Cloud application deployment with Ansible
Introduction
This project is a collection of scripts, configuration files and applications to deploy a cloud image hosting solution in an automated and resilient approach. The project is based on the following technologies :
Application to be deployed
The application to be deployed is an online image hosting and resizing solution. It contains 3 parts : frontend, backend and worker. The frontend corresponds to the web interface, where users upload the images they wish to store. The backend retrieves the uploaded images and stores them on an S3-type storage service. And finally, the worker part allows images to be resized.
Architecture
For this project, we used a 3-node architecture to deploy the application. These nodes correspond to Virtual Machines, which have an IP address (192.168.70.*) for SSH access to the machine and an IP address (172.16.1.*) for communication between them via VXLAN tunnels. All these VMs are configured as Consul-Nomad servers, one of which is automatically designated as the leader. The various parts of the application (frontend, backend, worker) are deployed via Docker containers. These containers are then deployed in a Nomad job, and listed and grouped as a Consul service.

In addition, a floating IP address is configured to receive the http flow from the application on one of the VMs and distribute it to the various frontend containers with a HAProxy load balancer. In addition, a proxy is used to redirect http traffic from https://gare-centrale.100do.se/ to the floating IP 172.16.3.4. As a result, the application's web interface is located at this URI.

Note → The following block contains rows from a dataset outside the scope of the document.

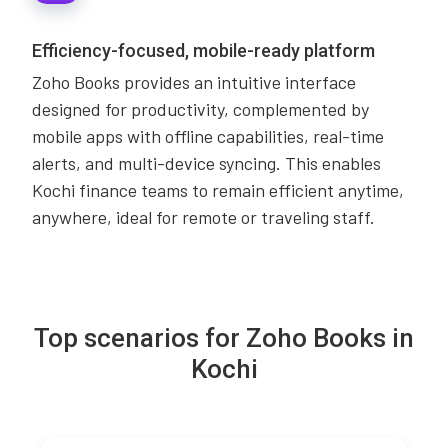
Efficiency-focused, mobile-ready platform
Zoho Books provides an intuitive interface
designed for productivity, complemented by
mobile apps with offline capabilities, real-time
alerts, and multi-device syncing. This enables
Kochi finance teams to remain efficient anytime,
anywhere, ideal for remote or traveling staff.
Top scenarios for Zoho Books in
Kochi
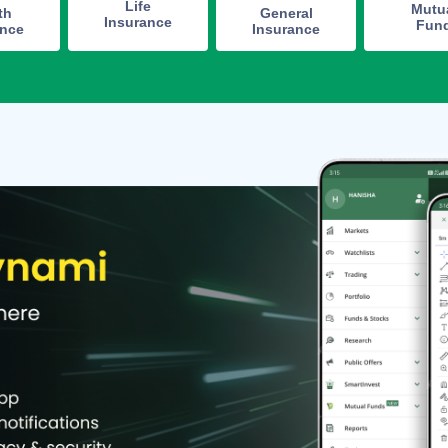
Life
Mutu
th
General
Insurance
Fun
ance
Insurance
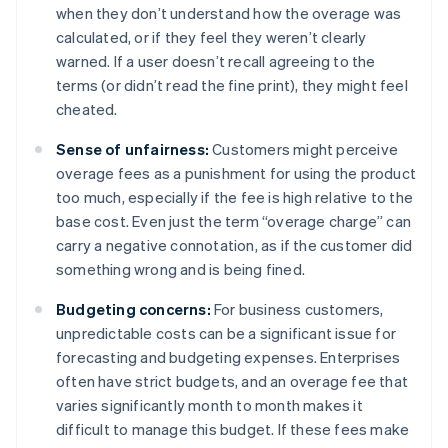
when they don’t understand how the overage was
calculated, or if they feel they weren’t clearly
warned. If a user doesn’t recall agreeing to the
terms (or didn’t read the fine print), they might feel
cheated.
Sense of unfairness:
Customers might perceive
overage fees as a punishment for using the product
too much, especially if the fee is high relative to the
base cost. Even just the term “overage charge” can
carry a negative connotation, as if the customer did
something wrong and is being fined​.
Budgeting concerns:
For business customers,
unpredictable costs can be a significant issue for
forecasting and budgeting expenses. Enterprises
often have strict budgets, and an overage fee that
varies significantly month to month makes it
difficult to manage this budget. If these fees make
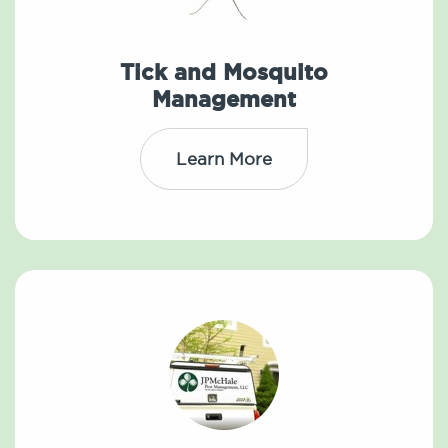
Tick and Mosquito
Management
Learn More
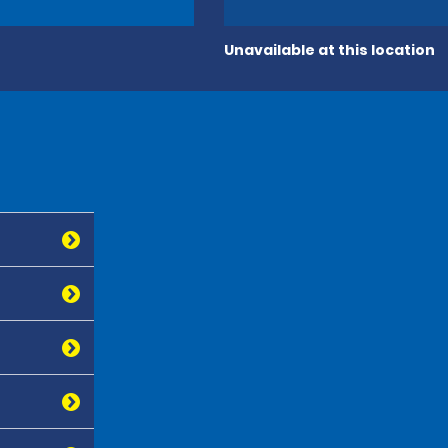
Unavailable at this location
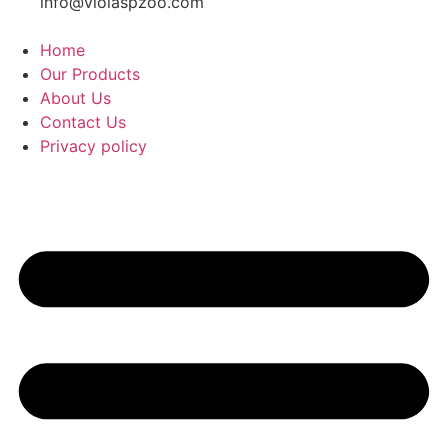
info@violaspzoo.com
Home
Our Products
About Us
Contact Us
Privacy policy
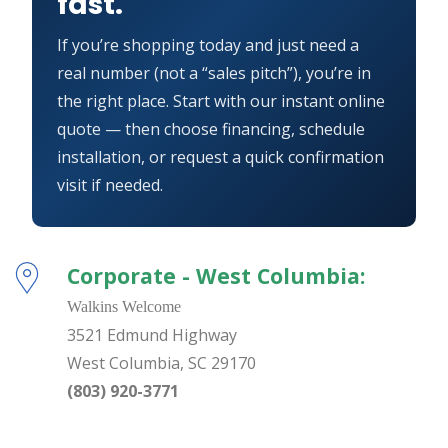
fast.
If you’re shopping today and just need a
real number (not a “sales pitch”), you’re in
the right place. Start with our instant online
quote — then choose financing, schedule
installation, or request a quick confirmation
visit if needed.
Corporate - West Columbia:
Walkins Welcome
3521 Edmund Highway
West Columbia
,
SC
29170
(803) 920-3771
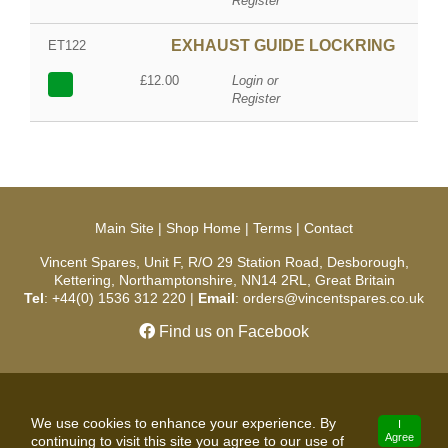
Register
EXHAUST GUIDE LOCKRING
ET122
£12.00
Login or
Register
Main Site
|
Shop Home
|
Terms
|
Contact
Vincent Spares, Unit F, R/O 29 Station Road, Desborough,
Kettering, Northamptonshire, NN14 2RL, Great Britain
Tel
: +44(0) 1536 312 220 |
Email
: orders@vincentspares.co.uk
Find us on Facebook
Copyright © 2026 Vincent Spares. All Rights Reserved.
We use cookies to enhance your experience. By
I
Agree
continuing to visit this site you agree to our use of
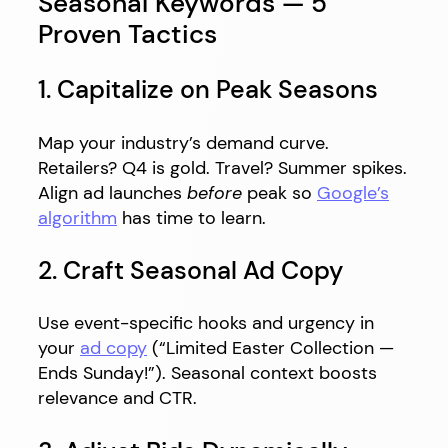
Seasonal Keywords — 5
Proven Tactics
1. Capitalize on Peak Seasons
Map your industry’s demand curve.
Retailers? Q4 is gold. Travel? Summer spikes.
Align ad launches
before
peak so
Google’s
algorithm
has time to learn.
2. Craft Seasonal Ad Copy
Use event-specific hooks and urgency in
your
ad copy
(“Limited Easter Collection —
Ends Sunday!”). Seasonal context boosts
relevance and CTR.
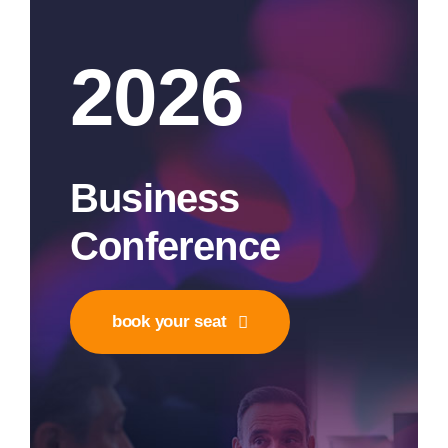
2026
Business
Conference
book your seat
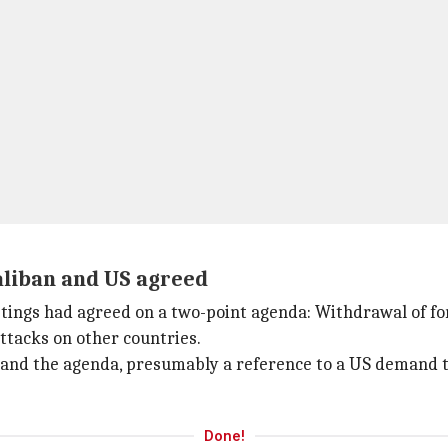
aliban and US agreed
tings had agreed on a two-point agenda: Withdrawal of fo
attacks on other countries.
nd the agenda, presumably a reference to a US demand tha
Done!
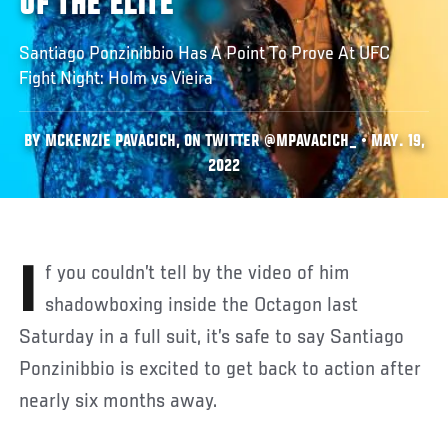
OF THE ELITE'
Santiago Ponzinibbio Has A Point To Prove At UFC
Fight Night: Holm vs Vieira
BY MCKENZIE PAVACICH, ON TWITTER @MPAVACICH_ • MAY. 19,
2022
If you couldn’t tell by the video of him
shadowboxing inside the Octagon last
Saturday in a full suit, it’s safe to say Santiago
Ponzinibbio is excited to get back to action after
nearly six months away.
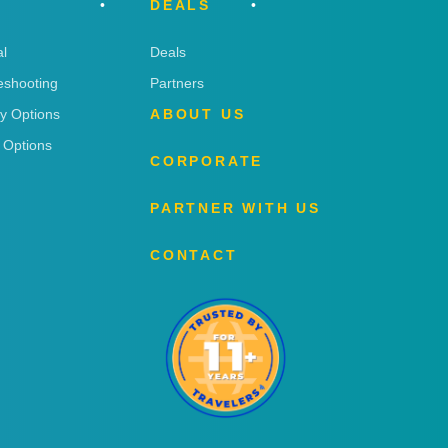
DEALS
l
Deals
eshooting
Partners
ry Options
ABOUT US
 Options
CORPORATE
PARTNER WITH US
CONTACT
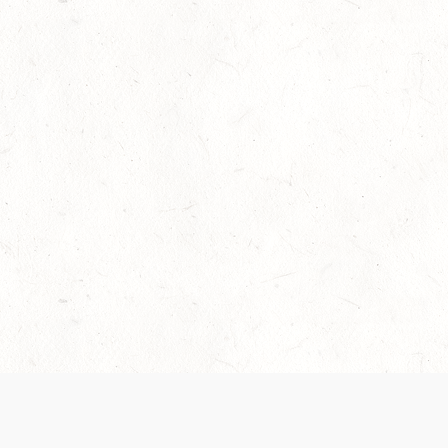
Our Terms of Service and Privacy Notice have
collection and use of personal data. Please 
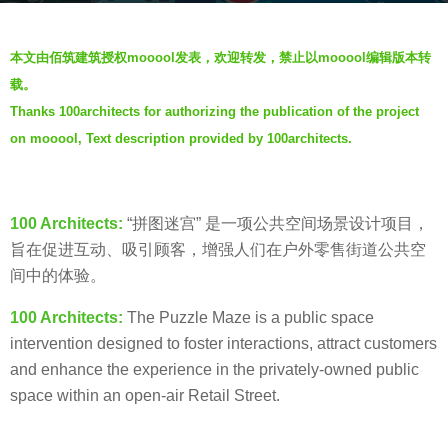
a
b
g
本文由佰筑建筑授权
mooool
发表，欢迎转发，禁止以
mooool
编辑版本转
y
o
载。
V
5
Thanks 100architects for authorizing the publication of the project
i
y
on mooool, Text description provided by 100architects.
a
e
.
a
r
100 Architects:
“拼图迷宫” 是一项公共空间场景设计项目，
s
旨在促进互动、吸引顾客，增强人们在户外零售街道公共空
a
间中的体验。
g
o
100 Architects:
The Puzzle Maze is a public space
intervention designed to foster interactions, attract customers
and enhance the experience in the privately-owned public
space within an open-air Retail Street.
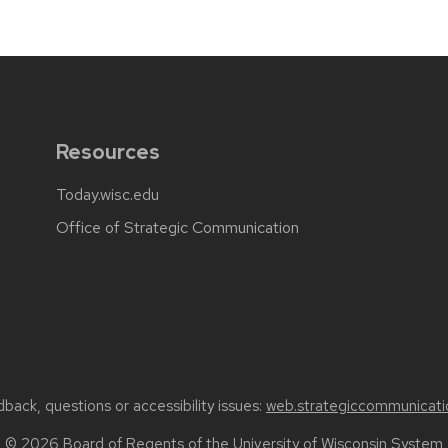
Resources
Today.wisc.edu
Office of Strategic Communication
back, questions or accessibility issues:
web.strategiccommunicati
© 2026 Board of Regents of the
University of Wisconsin System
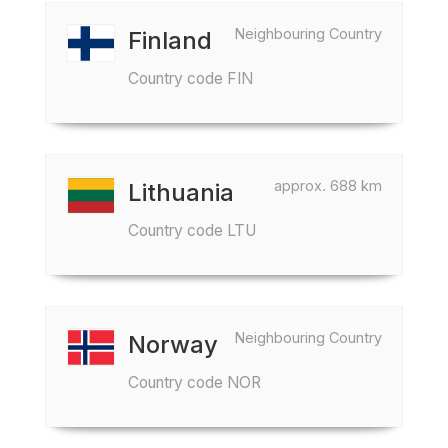
Neighbouring Country
Finland
Country code FIN
approx. 688 km
Lithuania
Country code LTU
Neighbouring Country
Norway
Country code NOR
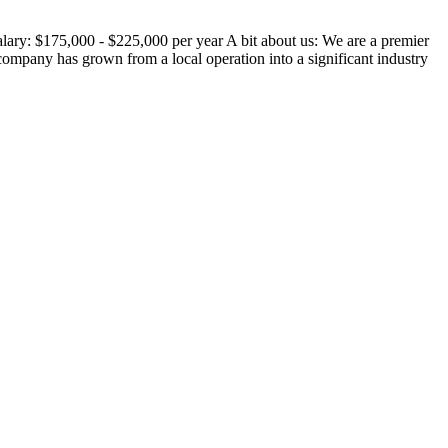
ary: $175,000 - $225,000 per year A bit about us: We are a premier
ompany has grown from a local operation into a significant industry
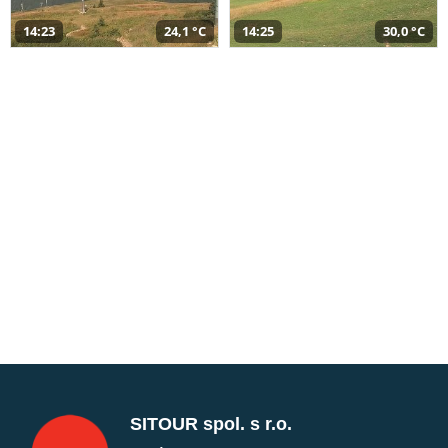
14:23
24,1 °C
14:25
30,0 °C
SITOUR spol. s r.o.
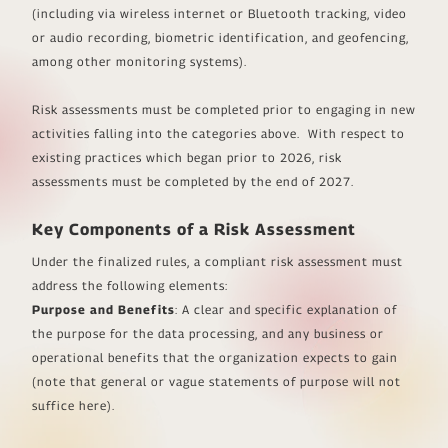
(including via wireless internet or Bluetooth tracking, video
or audio recording, biometric identification, and geofencing,
among other monitoring systems).
Risk assessments must be completed prior to engaging in new
activities falling into the categories above. With respect to
existing practices which began prior to 2026, risk
assessments must be completed by the end of 2027.
Key Components of a Risk Assessment
Under the finalized rules, a compliant risk assessment must
address the following elements:
Purpose and Benefits
: A clear and specific explanation of
the purpose for the data processing, and any business or
operational benefits that the organization expects to gain
(note that general or vague statements of purpose will not
suffice here).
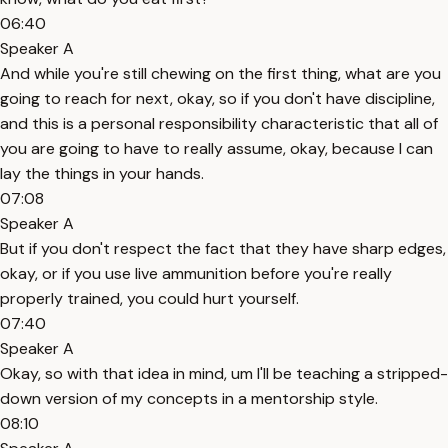
06:40
Speaker A
And while you're still chewing on the first thing, what are you
going to reach for next, okay, so if you don't have discipline,
and this is a personal responsibility characteristic that all of
you are going to have to really assume, okay, because I can
lay the things in your hands.
07:08
Speaker A
But if you don't respect the fact that they have sharp edges,
okay, or if you use live ammunition before you're really
properly trained, you could hurt yourself.
07:40
Speaker A
Okay, so with that idea in mind, um I'll be teaching a stripped-
down version of my concepts in a mentorship style.
08:10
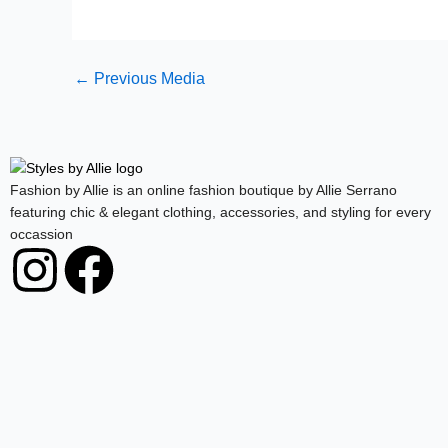
←
Previous Media
Fashion by Allie is an online fashion boutique by Allie Serrano
featuring chic & elegant clothing, accessories, and styling for every
occassion
I
F
n
a
s
c
t
e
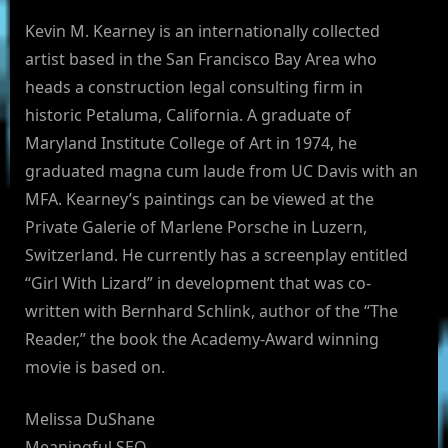
Kevin M. Kearney is an internationally collected
artist based in the San Francisco Bay Area who
heads a construction legal consulting firm in
historic Petaluma, California. A graduate of
Maryland Institute College of Art in 1974, he
graduated magna cum laude from UC Davis with an
MFA. Kearney’s paintings can be viewed at the
Private Galerie of Marlene Porsche in Luzern,
Switzerland. He currently has a screenplay entitled
“Girl With Lizard” in development that was co-
written with Bernhard Schlink, author of the “The
Reader,” the book the Academy-Award winning
movie is based on.
Melissa DuShane
Meaningful SEO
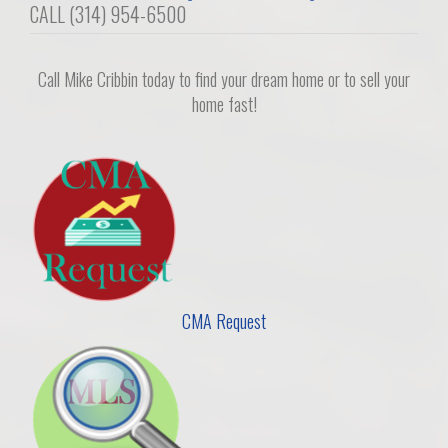
navigation
CALL (314) 954-6500
Call Mike Cribbin today to find your dream home or to sell your
home fast!
CMA Request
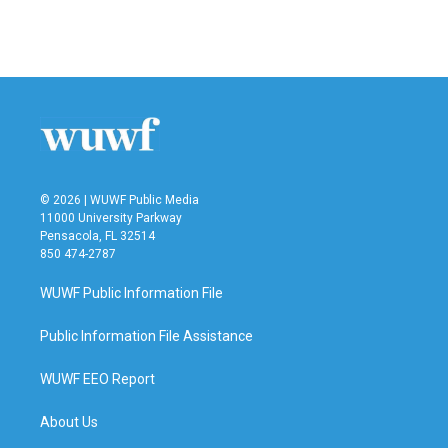
© 2026 | WUWF Public Media
11000 University Parkway
Pensacola, FL 32514
850 474-2787
WUWF Public Information File
Public Information File Assistance
WUWF EEO Report
About Us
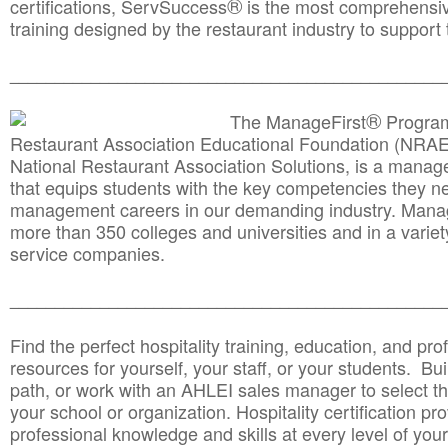
®
certifications, ServSuccess
is the most comprehensiv
training designed by the restaurant industry to support 
______________________________________
__________
®
The ManageFirst
Program
Restaurant Association Educational Foundation (NRAE
National Restaurant Association Solutions, is a man
that equips students with the key competencies they ne
management careers in our demanding industry. Mana
more than 350 colleges and universities and in a variet
service companies.
______________________________________
__________
Find the perfect hospitality training, education, and prof
resources for yourself, your staff, or your students. Bu
path, or work with an AHLEI sales manager to select th
your school or organization. Hospitality certification pr
professional knowledge and skills at every level of your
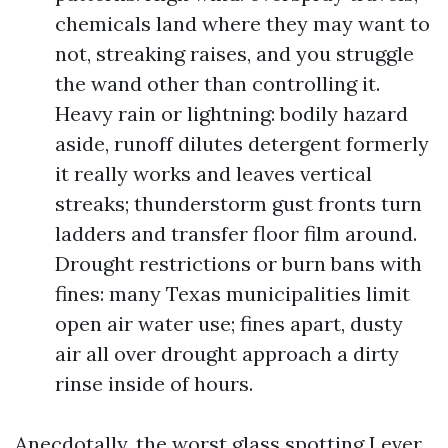
chemicals land where they may want to
not, streaking raises, and you struggle
the wand other than controlling it.
Heavy rain or lightning: bodily hazard
aside, runoff dilutes detergent formerly
it really works and leaves vertical
streaks; thunderstorm gust fronts turn
ladders and transfer floor film around.
Drought restrictions or burn bans with
fines: many Texas municipalities limit
open air water use; fines apart, dusty
air all over drought approach a dirty
rinse inside of hours.
Anecdotally, the worst glass spotting I ever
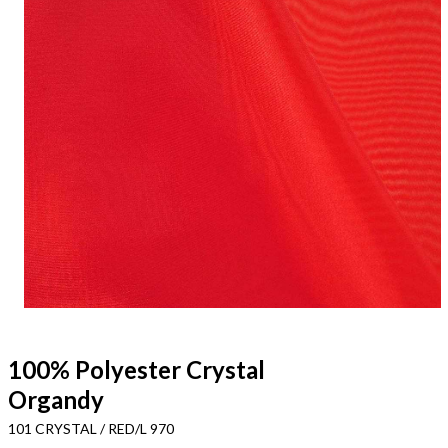
100% Polyester Crystal
Organdy
101 CRYSTAL / RED/L 970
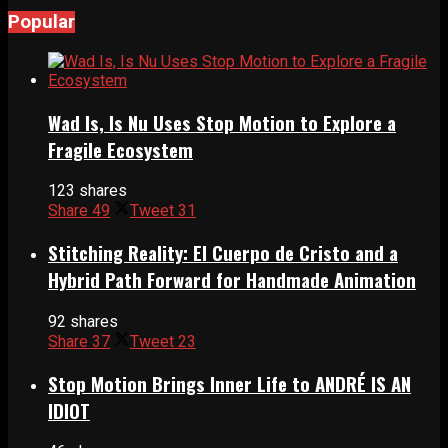
Popular
Wad Is, Is Nu Uses Stop Motion to Explore a
Fragile Ecosystem
123 shares
Share
49
Tweet
31
Stitching Reality: El Cuerpo de Cristo and a
Hybrid Path Forward for Handmade Animation
92 shares
Share
37
Tweet
23
Stop Motion Brings Inner Life to ANDRÉ IS AN
IDIOT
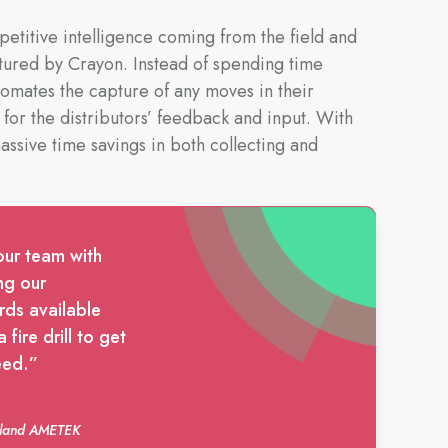
petitive intelligence coming from the field and
tured by Crayon. Instead of spending time
tomates the capture of any moves in their
 for the distributors’ feedback and input. With
ssive time savings in both collecting and
our team with
ng our
rds available
fire drill to get
eed.”
auland AMETEK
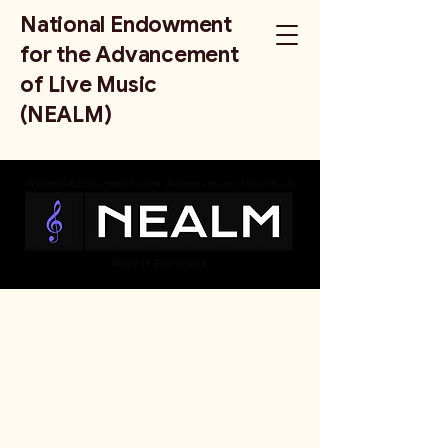
National Endowment
for the Advancement
of Live Music
(NEALM)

Deploying the architecture
To deploy this architecture, we used Ansible to define the different VM configurations and deploy the application according to the previous architecture. A playbook is used for this purpose. The playbook contains the following files :
- playbook.yaml : launch the various roles and their tasks
- inventory.yaml : define the various configuration nodes
- reset.yaml : stop Consul, Nomad, KeepAlived and Docker services
It also contains a roles folder which defines the various task sequences to be executed :
- Consul : deploy consul.hcl for each VM and start the service
- Nomad : deploy nomad.hcl for each VM, start the service and run the jobs defined in job.hcl, which deploys the application
- Docker : start the service and add Nomad to the Docker group
- KeepAlived : deploy keepalived.conf for each VM and start the service
Each role has a var directory, which is used to define the characteristics of the architecture, in particular for Nomad, where the variables file is used to put the links to the Git directories of each Docker image of the application.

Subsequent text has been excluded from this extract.